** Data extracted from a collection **

┌──

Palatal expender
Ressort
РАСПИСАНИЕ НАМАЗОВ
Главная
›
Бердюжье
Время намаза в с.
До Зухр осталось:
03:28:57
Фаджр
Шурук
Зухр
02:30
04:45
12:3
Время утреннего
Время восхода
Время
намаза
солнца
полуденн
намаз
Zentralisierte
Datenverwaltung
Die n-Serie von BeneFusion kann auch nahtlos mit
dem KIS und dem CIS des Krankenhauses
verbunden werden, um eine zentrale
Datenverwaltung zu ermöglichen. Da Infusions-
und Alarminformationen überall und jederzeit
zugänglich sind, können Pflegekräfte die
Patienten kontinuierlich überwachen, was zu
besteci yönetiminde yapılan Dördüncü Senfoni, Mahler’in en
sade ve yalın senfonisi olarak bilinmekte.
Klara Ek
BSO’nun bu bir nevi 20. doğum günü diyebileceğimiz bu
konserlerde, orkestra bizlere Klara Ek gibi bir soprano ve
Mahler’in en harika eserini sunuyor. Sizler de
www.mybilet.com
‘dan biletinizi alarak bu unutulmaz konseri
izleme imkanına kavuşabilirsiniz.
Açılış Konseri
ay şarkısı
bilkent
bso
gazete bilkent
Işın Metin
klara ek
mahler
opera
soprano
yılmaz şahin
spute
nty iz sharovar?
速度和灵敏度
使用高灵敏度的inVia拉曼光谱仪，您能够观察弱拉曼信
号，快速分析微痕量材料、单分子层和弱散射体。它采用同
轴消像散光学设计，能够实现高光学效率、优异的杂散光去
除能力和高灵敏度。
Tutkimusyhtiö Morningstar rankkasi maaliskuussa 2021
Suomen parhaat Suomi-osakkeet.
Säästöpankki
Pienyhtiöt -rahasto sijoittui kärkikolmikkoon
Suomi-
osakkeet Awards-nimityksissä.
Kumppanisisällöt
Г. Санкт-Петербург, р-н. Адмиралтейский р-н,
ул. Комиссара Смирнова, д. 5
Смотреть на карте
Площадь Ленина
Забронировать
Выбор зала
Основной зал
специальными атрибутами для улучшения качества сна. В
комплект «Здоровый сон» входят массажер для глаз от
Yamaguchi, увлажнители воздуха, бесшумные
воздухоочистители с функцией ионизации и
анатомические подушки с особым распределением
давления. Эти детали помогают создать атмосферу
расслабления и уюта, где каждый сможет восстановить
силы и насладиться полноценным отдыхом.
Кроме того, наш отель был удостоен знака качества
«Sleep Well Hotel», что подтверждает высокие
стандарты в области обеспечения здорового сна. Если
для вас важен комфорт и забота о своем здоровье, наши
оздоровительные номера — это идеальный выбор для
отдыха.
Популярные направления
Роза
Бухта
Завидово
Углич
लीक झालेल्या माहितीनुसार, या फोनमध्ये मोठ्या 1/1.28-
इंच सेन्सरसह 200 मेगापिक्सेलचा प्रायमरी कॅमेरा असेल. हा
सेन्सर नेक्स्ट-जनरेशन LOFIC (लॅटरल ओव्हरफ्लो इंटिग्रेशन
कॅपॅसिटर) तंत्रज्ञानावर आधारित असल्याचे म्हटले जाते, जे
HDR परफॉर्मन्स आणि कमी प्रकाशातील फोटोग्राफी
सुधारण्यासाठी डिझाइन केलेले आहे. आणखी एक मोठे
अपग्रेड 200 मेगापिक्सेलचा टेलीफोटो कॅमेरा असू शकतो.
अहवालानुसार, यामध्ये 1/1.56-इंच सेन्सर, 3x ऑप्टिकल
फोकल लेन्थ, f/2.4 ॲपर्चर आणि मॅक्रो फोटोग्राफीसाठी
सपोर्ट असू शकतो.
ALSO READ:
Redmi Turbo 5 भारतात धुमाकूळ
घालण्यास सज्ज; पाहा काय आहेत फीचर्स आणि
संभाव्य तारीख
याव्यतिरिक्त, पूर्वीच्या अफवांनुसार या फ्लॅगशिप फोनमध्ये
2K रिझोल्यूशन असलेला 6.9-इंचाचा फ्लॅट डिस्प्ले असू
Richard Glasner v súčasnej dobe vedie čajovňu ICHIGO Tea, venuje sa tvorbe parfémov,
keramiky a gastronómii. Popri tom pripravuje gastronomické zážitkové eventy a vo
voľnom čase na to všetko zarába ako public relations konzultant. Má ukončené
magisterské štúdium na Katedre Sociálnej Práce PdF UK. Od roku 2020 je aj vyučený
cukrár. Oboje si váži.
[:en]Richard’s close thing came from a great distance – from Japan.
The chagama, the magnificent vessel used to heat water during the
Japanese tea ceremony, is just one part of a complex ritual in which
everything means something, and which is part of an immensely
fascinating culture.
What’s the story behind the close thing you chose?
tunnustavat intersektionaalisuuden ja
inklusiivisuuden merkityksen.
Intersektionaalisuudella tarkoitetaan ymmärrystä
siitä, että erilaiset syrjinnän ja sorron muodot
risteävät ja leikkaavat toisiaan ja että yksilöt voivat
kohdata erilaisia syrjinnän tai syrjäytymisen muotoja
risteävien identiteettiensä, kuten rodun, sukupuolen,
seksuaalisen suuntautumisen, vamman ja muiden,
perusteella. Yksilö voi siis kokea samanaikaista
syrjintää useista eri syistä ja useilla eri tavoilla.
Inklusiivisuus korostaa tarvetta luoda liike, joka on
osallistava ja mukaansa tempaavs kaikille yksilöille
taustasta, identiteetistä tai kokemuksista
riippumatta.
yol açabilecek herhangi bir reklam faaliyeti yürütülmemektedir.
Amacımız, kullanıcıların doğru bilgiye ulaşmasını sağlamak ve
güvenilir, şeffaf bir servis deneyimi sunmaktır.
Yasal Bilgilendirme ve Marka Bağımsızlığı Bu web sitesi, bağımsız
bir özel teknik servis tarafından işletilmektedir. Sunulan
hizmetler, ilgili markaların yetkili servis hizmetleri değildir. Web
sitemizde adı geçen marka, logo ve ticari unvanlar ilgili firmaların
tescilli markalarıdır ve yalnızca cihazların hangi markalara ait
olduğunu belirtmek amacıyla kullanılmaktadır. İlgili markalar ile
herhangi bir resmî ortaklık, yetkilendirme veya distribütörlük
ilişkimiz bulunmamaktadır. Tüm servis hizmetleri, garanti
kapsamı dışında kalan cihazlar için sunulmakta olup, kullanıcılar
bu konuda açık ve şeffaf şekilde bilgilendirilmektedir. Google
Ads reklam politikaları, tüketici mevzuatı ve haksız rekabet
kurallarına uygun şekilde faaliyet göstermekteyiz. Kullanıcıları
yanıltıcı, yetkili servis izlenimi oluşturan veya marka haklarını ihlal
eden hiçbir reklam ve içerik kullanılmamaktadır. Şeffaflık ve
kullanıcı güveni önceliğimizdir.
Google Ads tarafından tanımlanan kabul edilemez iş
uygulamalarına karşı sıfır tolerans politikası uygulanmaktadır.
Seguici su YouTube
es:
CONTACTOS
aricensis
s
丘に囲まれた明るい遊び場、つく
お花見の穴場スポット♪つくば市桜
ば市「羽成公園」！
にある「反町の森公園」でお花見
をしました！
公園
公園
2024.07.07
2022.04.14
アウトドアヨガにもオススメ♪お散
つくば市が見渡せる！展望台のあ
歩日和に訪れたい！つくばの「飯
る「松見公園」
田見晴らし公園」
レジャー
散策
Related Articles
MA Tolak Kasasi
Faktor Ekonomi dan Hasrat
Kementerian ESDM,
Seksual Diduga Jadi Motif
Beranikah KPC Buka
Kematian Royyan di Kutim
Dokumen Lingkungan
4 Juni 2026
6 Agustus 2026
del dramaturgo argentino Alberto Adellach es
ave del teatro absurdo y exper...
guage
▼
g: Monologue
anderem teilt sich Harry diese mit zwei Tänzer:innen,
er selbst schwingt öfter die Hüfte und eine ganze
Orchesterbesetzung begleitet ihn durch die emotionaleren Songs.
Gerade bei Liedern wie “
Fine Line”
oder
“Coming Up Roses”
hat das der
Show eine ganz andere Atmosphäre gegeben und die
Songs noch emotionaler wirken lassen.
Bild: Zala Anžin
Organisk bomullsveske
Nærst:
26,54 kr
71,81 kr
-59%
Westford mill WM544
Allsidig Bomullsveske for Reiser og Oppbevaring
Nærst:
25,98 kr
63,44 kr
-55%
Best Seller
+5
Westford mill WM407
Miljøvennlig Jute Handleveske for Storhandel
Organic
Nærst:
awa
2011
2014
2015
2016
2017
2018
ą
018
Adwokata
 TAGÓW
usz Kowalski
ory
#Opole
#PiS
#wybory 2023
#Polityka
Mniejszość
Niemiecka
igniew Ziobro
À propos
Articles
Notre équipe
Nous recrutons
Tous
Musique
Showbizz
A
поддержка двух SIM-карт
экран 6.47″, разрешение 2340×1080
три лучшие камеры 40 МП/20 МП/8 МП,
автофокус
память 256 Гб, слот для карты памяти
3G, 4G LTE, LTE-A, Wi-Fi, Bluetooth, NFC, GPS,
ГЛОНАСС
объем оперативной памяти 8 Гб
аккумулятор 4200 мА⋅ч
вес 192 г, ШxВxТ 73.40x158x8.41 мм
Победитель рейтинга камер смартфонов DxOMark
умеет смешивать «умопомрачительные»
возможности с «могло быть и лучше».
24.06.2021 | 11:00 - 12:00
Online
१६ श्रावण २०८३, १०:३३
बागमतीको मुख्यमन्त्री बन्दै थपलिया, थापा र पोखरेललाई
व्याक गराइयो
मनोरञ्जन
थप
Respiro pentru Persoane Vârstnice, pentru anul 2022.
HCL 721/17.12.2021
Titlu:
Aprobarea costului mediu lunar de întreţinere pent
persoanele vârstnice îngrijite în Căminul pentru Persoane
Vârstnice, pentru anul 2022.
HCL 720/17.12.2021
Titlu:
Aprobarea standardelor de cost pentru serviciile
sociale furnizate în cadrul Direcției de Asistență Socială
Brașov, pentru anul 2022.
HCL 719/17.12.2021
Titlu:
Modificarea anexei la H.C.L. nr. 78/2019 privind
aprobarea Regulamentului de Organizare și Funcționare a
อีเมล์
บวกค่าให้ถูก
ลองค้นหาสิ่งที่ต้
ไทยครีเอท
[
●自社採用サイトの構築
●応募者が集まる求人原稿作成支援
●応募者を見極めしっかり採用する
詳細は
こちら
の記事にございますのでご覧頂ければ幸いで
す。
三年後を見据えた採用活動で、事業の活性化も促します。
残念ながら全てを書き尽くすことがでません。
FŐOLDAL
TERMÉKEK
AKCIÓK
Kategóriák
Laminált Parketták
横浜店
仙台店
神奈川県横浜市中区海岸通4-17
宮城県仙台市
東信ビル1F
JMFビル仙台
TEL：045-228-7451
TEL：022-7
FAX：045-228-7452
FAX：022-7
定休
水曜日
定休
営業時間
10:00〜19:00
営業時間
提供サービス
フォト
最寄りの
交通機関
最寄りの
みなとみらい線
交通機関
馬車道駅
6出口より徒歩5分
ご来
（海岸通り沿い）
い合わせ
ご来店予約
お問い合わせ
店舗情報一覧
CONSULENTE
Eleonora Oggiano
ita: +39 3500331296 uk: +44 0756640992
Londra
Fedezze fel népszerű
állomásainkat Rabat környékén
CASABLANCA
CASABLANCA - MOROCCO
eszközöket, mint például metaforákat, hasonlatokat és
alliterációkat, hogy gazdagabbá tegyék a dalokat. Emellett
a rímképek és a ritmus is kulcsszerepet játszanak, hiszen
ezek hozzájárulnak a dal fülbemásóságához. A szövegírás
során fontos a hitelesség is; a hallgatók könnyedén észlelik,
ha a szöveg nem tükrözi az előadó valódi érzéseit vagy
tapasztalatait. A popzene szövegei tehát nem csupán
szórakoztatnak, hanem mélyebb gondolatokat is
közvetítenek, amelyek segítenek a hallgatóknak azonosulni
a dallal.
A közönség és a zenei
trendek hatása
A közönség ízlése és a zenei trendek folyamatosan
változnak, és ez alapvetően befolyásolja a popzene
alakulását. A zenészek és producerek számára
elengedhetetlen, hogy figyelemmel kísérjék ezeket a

└──

** Exercise details **
Beginning at the first line above, repeat exactly until the line containing "анатомические подушки с особым распределением", which is included.

** Answer to the problem **
Palatal expender
Ressort
РАСПИСАНИЕ НАМАЗОВ
Главная
›
Бердюжье
Время намаза в с.
До Зухр осталось:
03:28:57
Фаджр
Шурук
Зухр
02:30
04:45
12:3
Время утреннего
Время восхода
Время
намаза
солнца
полуденн
намаз
Zentralisierte
Datenverwaltung
Die n-Serie von BeneFusion kann auch nahtlos mit
dem KIS und dem CIS des Krankenhauses
verbunden werden, um eine zentrale
Datenverwaltung zu ermöglichen. Da Infusions-
und Alarminformationen überall und jederzeit
zugänglich sind, können Pflegekräfte die
Patienten kontinuierlich überwachen, was zu
besteci yönetiminde yapılan Dördüncü Senfoni, Mahler’in en
sade ve yalın senfonisi olarak bilinmekte.
Klara Ek
BSO’nun bu bir nevi 20. doğum günü diyebileceğimiz bu
konserlerde, orkestra bizlere Klara Ek gibi bir soprano ve
Mahler’in en harika eserini sunuyor. Sizler de
www.mybilet.com
‘dan biletinizi alarak bu unutulmaz konseri
izleme imkanına kavuşabilirsiniz.
Açılış Konseri
ay şarkısı
bilkent
bso
gazete bilkent
Işın Metin
klara ek
mahler
opera
soprano
yılmaz şahin
spute
nty iz sharovar?
速度和灵敏度
使用高灵敏度的inVia拉曼光谱仪，您能够观察弱拉曼信
号，快速分析微痕量材料、单分子层和弱散射体。它采用同
轴消像散光学设计，能够实现高光学效率、优异的杂散光去
除能力和高灵敏度。
Tutkimusyhtiö Morningstar rankkasi maaliskuussa 2021
Suomen parhaat Suomi-osakkeet.
Säästöpankki
Pienyhtiöt -rahasto sijoittui kärkikolmikkoon
Suomi-
osakkeet Awards-nimityksissä.
Kumppanisisällöt
Г. Санкт-Петербург, р-н. Адмиралтейский р-н,
ул. Комиссара Смирнова, д. 5
Смотреть на карте
Площадь Ленина
Забронировать
Выбор зала
Основной зал
специальными атрибутами для улучшения качества сна. В
комплект «Здоровый сон» входят массажер для глаз от
Yamaguchi, увлажнители воздуха, бесшумные
воздухоочистители с функцией ионизации и
анатомические подушки с особым распределением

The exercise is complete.